I have a kafka topic which has 50 partitions, and the publishing message rate is 500 a second. As port pf consumer design, we can either have Multiple consumers with their own threads or Single consumer, multiple worker processing threads using concurrent listeners.

Lets say each message takes 100ms to process. If we use a single consumer and use the concurrent Message Listener container then we will end up having 50 threads in a single deployment.

If we deploy multiple applications with same group id and assign each application 10 concurrent threads then we will require 5 deployments. Re balancing can be an issue if a one of the application restarts

Can you please suggest a good approach or splitting the topic is recommended if there are too many partitions

1
I would recommend multiple application instances deployed/scaled via kubernetes, for example... That's how most large companies are doing itOneCricketeer
multiple application instances with same group id and each instance can have concurrent message listeners of 10 (for ex). Please confirm my understandingsam
Consumers are single threaded. You could use Kafka Streams API, however, where consumer threads can be configured. And yes, you have to have the same group ID to distribute processing from the same topicOneCricketeer
If we use ConcurrentMessageListenerContainer and set concurrent threads to 10 then the process will spawn 10 consumer threads and assign it o the partitions. Please correct my understandingsam
I don't use Spring, so I am not sureOneCricketeer

1 Answers

1
votes

Yes, your understanding is correct 5 instances with concurrency 10 will have one consumer thread per partition. If you deploy only 2 instances, the partitions will be distributed across 20 threads.
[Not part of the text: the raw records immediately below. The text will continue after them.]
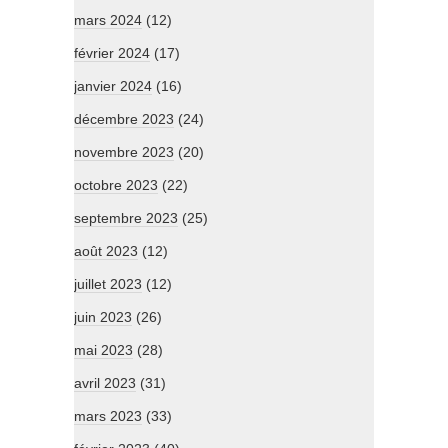
mars 2024
(12)
février 2024
(17)
janvier 2024
(16)
décembre 2023
(24)
novembre 2023
(20)
octobre 2023
(22)
septembre 2023
(25)
août 2023
(12)
juillet 2023
(12)
juin 2023
(26)
mai 2023
(28)
avril 2023
(31)
mars 2023
(33)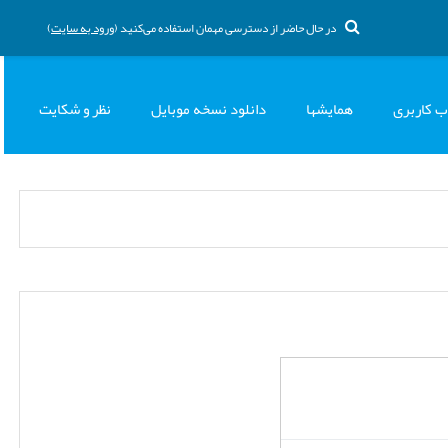
در حال حاضر از دسترسی مهمان استفاده می‌کنید (
ورود به سایت
)
ب کاربری
همایشها
دانلود نسخه موبایل
نظر و شکایت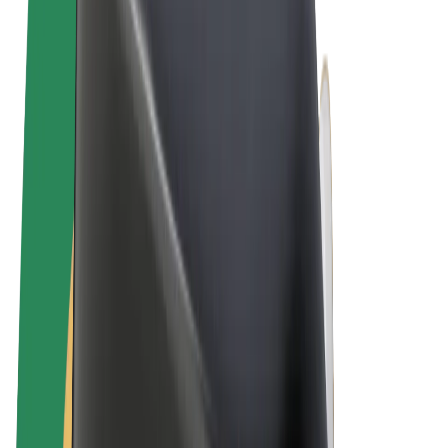
Allgemeine Geschäftsbedingungen
Datenschutz
Cookies
© 2026 Bolt Technology OÜ
Produkte
Fahrten
E-Scooter/E-Bikes
Bolt Market
Bolt Food
Bolt Drive
Bolt for Business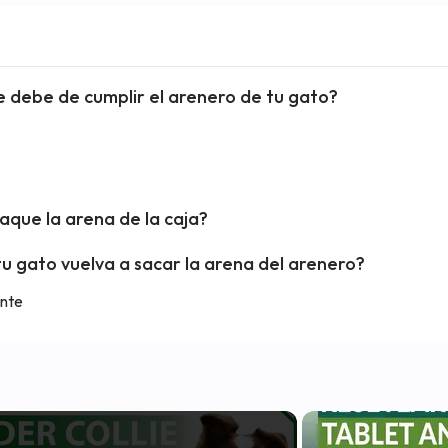
e debe de cumplir el arenero de tu gato?
aque la arena de la caja?
u gato vuelva a sacar la arena del arenero?
ante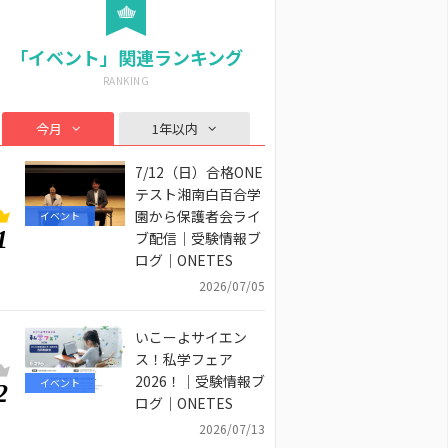
「イベント」関連ランキング
今月
1年以内
7/12（日）合格ONE
テスト湘南白百合学
園から保護者会ライ
イベント
1
ブ配信｜受験情報ブ
ログ｜ONETES
2026/07/05
いこーよサイエン
ス！私学フェア
2026！｜受験情報ブ
イベント
2
ログ｜ONETES
2026/07/13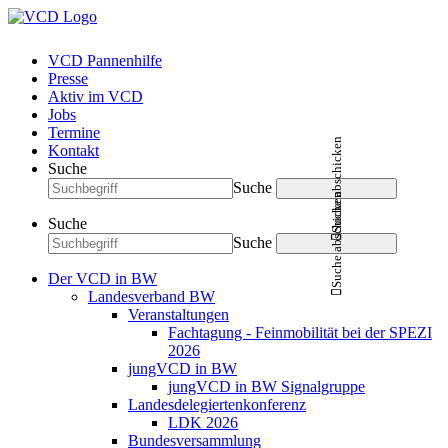
VCD Pannenhilfe
Presse
Aktiv im VCD
Jobs
Termine
Suche abschicken
Kontakt
Suche
Suche
Suche abschicken
Suche
Suche
Der VCD in BW
Landesverband BW
Veranstaltungen
Fachtagung - Feinmobilität bei der SPEZI
2026
jungVCD in BW
jungVCD in BW Signalgruppe
Landesdelegiertenkonferenz
LDK 2026
Bundesversammlung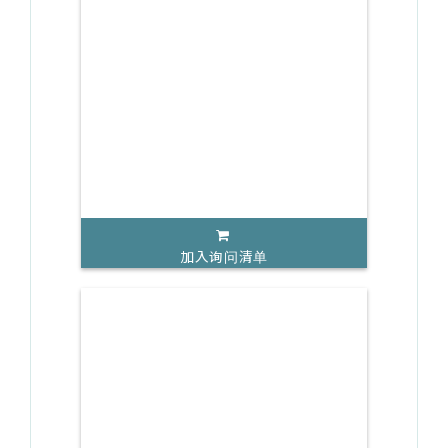
加入询问清单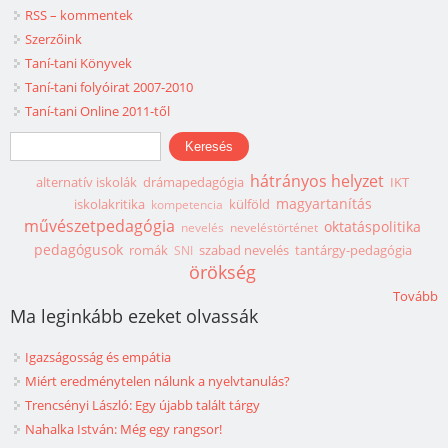
RSS – kommentek
Szerzőink
Taní-tani Könyvek
Taní-tani folyóirat 2007-2010
Taní-tani Online 2011-től
Keresés űrlap
Keresés
hátrányos helyzet
alternatív iskolák
drámapedagógia
IKT
magyartanítás
iskolakritika
külföld
kompetencia
művészetpedagógia
oktatáspolitika
nevelés
neveléstörténet
pedagógusok
romák
szabad nevelés
tantárgy-pedagógia
SNI
örökség
Tovább
Ma leginkább ezeket olvassák
Igazságosság és empátia
Miért eredménytelen nálunk a nyelvtanulás?
Trencsényi László: Egy újabb talált tárgy
Nahalka István: Még egy rangsor!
You can mitigate rebalances by using the recent static group membership feature.

group.instance.id

A unique identifier of the consumer instance provided by the end user. Only non-empty strings are permitted. If set, the consumer is treated as a static member, which means that only one instance with this ID is allowed in the consumer group at any time. This can be used in combination with a larger session timeout to avoid group rebalances caused by transient unavailability (e.g. process restarts). If not set, the consumer will join the group as a dynamic member, which is the traditional behavior.